Philippe Guillemant

Philippe Guillemant est un ingénieur physicien français diplomé de l’Ecole Centrale Paris et de l’Institut de Physique du Globe. Il est Docteur en Physique et Habilité à Diriger des Recherches. Il exerce son activité au CNRS

Mon père était issu d’une famille protestante pratiquante. Il s’est converti au catholicisme pour pouvoir épouser ma mère qui était vraiment canon. Il est devenu le mouton noir de la famille, mais j’imagine que les germes étaient déjà présents. Philippe Guillemant parlerait d’une rétro-causalité du futur…

Nous allions à la messe tous les dimanches, mon frère et mes soeurs subissaient cette punition avec la carotte du seul repas avec viande de la semaine qui viendrait après ces lithanies en latin et un sermon, toujours paternaliste, que nous n’écoutions jamais.

Mon père si. A tel point qu’il a envoyé péter l’église pour rejoindre les francs-maçons où il gradera jusqu’à l’avant dernier degré.

Pour parfaire notre détestation du catholicisme, nos parents nous ont mis, mon frère et moi, dans des collèges de curés, La Longeraie d’abord avec des frères salésiens plus ou moins pédophiles, puis à St Louis. De l’aveu de notre mère, j’étais trop pénible à gérer à l’adolescence. Je développerai un jour cet épisode traumatique pour mon frère et moi.
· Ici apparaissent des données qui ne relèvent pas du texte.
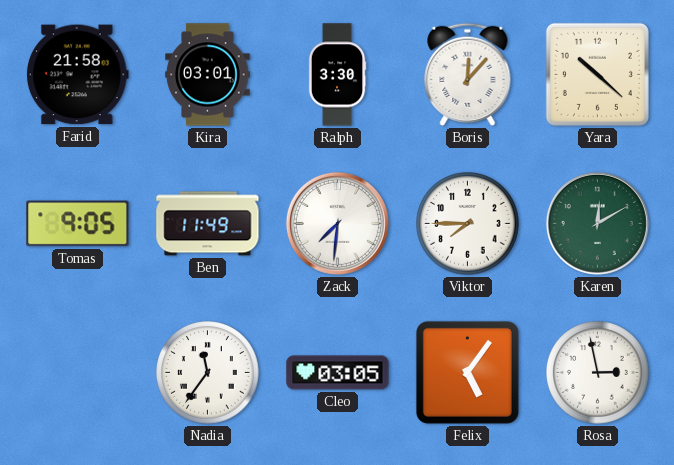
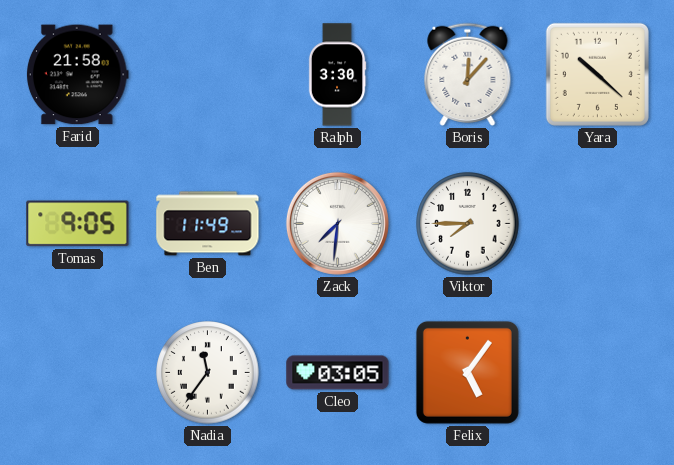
Kira: 03:01 -> none
Karen: 12:10 -> none
Rosa: 2:58 -> none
C’est donc presque naturellement que j’ai déclenché ma quête spirituelle par un premier voyage en Inde sans en être conscient. Nous allions dans ces contrées parce que c’était la mode et qu’on fumait du bon shit.

En 1982, j’avais alors 25 ans, j’ai vécu une première sortie de mon corps lors d’un séminaire d’un mois à Kopan, monastère de bouddistes tibétains qui enseignaient les fondements de la philosophie, le Lamrim. Je n’en suis pas sorti complètement indemne et j’ai pris refuge dans le bouddha, le dharma et la sangha. Je développe ces évènements dans le léopard des neiges.

Toutefois, je n’ai jamais pris d’engagement spécifique, contrairement à mes potes de l’époque dont au moins deux sont devenus moines. Jampa, mon meilleur pote a craqué au bout de sept mois. Nos échanges à ce sujet sont colorés.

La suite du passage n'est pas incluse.